● **EXCERPTED DATA**:
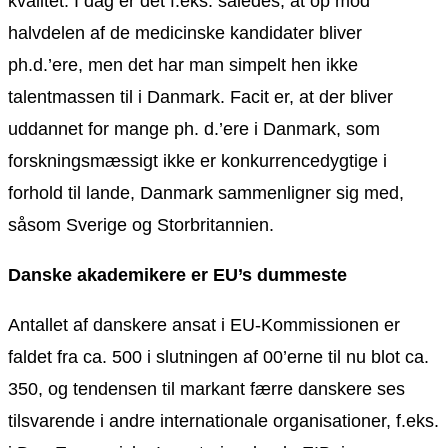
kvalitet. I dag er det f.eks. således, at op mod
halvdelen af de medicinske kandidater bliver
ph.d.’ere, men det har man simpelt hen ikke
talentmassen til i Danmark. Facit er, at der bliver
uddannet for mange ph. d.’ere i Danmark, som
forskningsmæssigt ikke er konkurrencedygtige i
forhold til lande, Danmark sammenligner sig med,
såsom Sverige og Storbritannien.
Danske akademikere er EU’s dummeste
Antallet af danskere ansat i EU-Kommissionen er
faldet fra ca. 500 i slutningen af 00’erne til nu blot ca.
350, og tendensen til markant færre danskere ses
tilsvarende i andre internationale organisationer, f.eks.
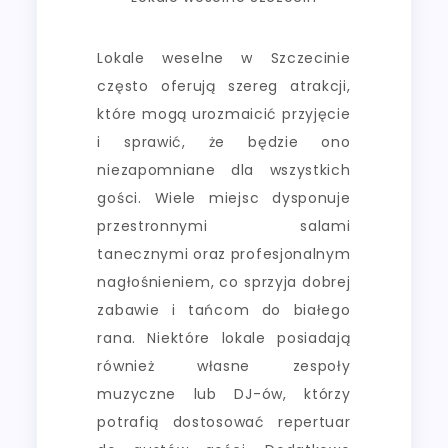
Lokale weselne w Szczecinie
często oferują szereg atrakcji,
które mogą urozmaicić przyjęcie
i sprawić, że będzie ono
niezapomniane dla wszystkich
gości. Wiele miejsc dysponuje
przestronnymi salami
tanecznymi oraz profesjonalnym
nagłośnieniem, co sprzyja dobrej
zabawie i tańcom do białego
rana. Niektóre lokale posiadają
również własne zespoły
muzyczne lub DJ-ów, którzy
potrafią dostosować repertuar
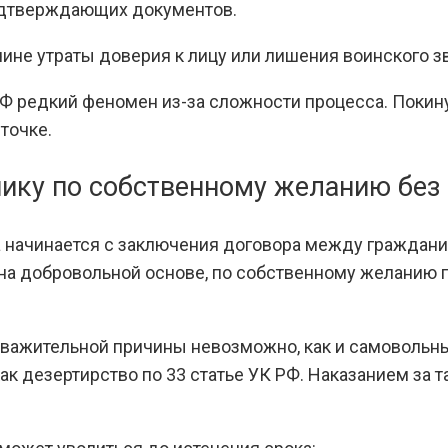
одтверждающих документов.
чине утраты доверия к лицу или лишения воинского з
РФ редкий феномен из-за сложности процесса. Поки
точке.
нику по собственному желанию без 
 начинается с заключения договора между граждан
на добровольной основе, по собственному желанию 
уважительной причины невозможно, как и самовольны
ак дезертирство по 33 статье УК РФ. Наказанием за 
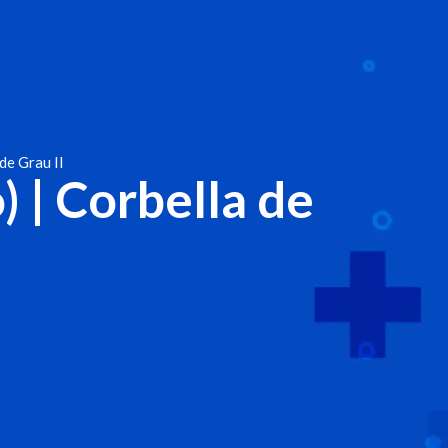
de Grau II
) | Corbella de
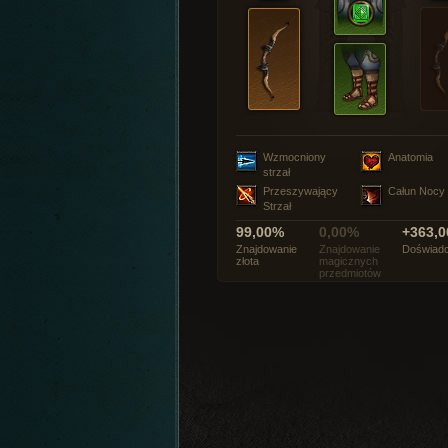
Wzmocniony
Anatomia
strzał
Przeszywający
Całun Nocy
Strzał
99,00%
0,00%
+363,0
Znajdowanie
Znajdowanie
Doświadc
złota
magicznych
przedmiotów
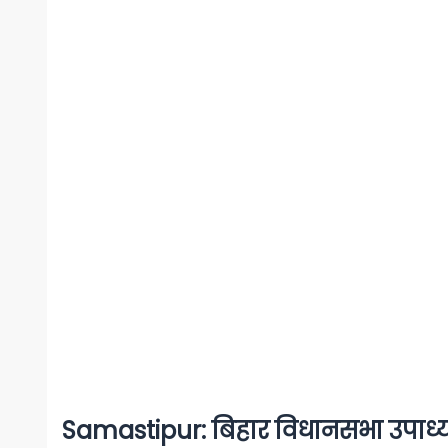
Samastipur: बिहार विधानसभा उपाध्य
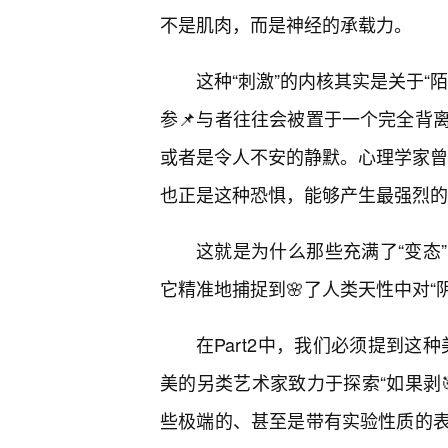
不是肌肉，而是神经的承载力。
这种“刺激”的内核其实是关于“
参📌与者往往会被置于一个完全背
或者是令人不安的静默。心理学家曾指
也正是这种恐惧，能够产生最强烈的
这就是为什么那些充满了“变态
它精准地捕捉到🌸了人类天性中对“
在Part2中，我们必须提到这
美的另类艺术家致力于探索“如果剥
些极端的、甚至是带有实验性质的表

● **PROBLEM STATEMENT**: Read through the records above and copy the lines that contain "Danmark".

● **RESULT FOR THIS EXERCISE**:
talentmassen til i Danmark. Facit er, at der bliver
uddannet for mange ph. d.’ere i Danmark, som
forhold til lande, Danmark sammenligner sig med,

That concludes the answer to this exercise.